Manchester

Greater Manchester council tax could rise to fund police and firefighters

Andy Burnham Image copyright PA Media
Image caption Greater Manchester Mayor Andy Burnham said he had made "tough decisions" to provide "vital" services

A council tax rise to cover the cost of recruiting more police and fire officers in Greater Manchester has been proposed by the mayor of region.

Andy Burnham wants to increase the annual bill for Band D households by £24 for a year, which is £9 less than last year's rise.

If agreed it will be added to local council tax bills set by each of the 10 Greater Manchester councils.

Mr Burnham said he had made "tough decisions" to provide "vital" services.

"I need to balance providing the vital services people in Greater Manchester need, deal with pressures from cuts by central government, and make sure the burden on council taxpayers is fair," he said.

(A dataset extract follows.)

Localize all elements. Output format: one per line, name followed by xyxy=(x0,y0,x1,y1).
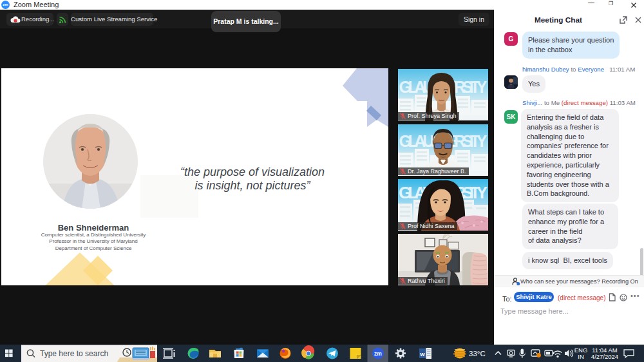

He said the rise would "ensure we have a fire and police service that can do the job people expect them to do, and provide support to those in our communities who need a little extra help".

The tax increase will help fund the recruitment of 108 firefighters in 2020/21. A public consultation on the police element of the council tax rise is currently under way.

Council tax pays for local services such as social care, parks and bin collections. Part of the bill, called a precept, is assigned to the mayor to help fund the region-wide services he is responsible for.

The mayor's proposal also includes expanding the current Our Pass scheme, a free bus pass for 16-18 year olds, to include free bus travel for carers up to the age of 21.

The final budget will be approved by the Combined Authority meeting on 14 February.